┌─ Data for the task

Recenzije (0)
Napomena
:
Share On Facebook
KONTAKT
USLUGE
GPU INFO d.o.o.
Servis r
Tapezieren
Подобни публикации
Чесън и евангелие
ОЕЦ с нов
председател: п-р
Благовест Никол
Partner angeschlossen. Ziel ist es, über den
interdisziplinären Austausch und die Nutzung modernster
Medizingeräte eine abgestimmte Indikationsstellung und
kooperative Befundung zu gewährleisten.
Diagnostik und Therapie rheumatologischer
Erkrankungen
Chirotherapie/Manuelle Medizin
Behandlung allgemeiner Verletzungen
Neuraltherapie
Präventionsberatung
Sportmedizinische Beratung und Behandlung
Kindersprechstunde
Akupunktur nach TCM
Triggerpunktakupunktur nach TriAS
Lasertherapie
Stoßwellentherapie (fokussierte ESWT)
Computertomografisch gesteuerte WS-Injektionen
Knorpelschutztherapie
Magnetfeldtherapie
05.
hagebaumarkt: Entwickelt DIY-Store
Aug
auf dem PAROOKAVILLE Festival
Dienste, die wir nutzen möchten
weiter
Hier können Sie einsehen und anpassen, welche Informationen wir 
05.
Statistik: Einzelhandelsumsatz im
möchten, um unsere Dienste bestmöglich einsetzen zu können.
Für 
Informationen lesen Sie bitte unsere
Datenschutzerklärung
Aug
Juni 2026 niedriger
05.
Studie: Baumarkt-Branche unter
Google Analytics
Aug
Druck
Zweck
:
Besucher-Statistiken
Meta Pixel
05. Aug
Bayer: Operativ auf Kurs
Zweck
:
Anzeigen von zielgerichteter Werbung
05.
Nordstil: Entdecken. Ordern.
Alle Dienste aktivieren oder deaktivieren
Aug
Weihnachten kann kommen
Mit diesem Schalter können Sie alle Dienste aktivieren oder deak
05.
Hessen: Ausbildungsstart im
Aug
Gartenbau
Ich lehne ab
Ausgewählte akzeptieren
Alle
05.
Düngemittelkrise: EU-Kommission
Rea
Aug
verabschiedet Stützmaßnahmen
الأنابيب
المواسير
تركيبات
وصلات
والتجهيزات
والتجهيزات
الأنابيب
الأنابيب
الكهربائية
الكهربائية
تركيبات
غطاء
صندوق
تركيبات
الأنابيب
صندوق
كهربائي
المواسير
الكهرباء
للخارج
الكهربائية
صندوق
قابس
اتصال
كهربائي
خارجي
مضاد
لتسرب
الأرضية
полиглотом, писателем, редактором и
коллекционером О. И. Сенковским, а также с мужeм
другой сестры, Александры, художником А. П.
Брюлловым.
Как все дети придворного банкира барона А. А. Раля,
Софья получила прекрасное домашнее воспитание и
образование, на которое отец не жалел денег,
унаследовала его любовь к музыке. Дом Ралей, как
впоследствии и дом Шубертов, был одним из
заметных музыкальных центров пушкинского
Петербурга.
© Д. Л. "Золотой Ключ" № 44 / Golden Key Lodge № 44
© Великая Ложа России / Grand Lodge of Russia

└─

→ **Task to complete**
Line count for "können": say how many lines of the entries above include that word, and give only the number.

→ **Expected output**
3